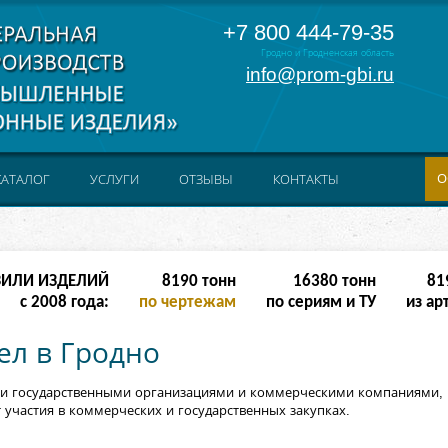
+7 800 444-79-35
Гродно и Гродненская область
info@prom-gbi.ru
О
КАТАЛОГ
УСЛУГИ
ОТЗЫВЫ
КОНТАКТЫ
ЗИЛИ ИЗДЕЛИЙ
8190
тонн
16380
тонн
81
с 2008 года:
по чертежам
по сериям и ТУ
из ар
ел в Гродно
и государственными организациями и коммерческими компаниями, 
участия в коммерческих и государственных закупках.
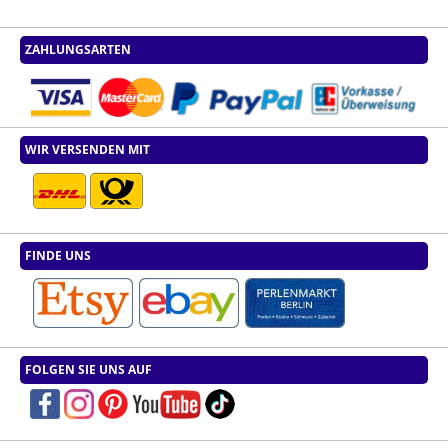
ZAHLUNGSARTEN
WIR VERSENDEN MIT
FINDE UNS
FOLGEN SIE UNS AUF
+ + + + + + +
#### TRY IT:
Which lines contain "Гродно"? Copy each of them from the listing.

#### TASK RESULT:
Гродно и Гродненская область
ел в Гродно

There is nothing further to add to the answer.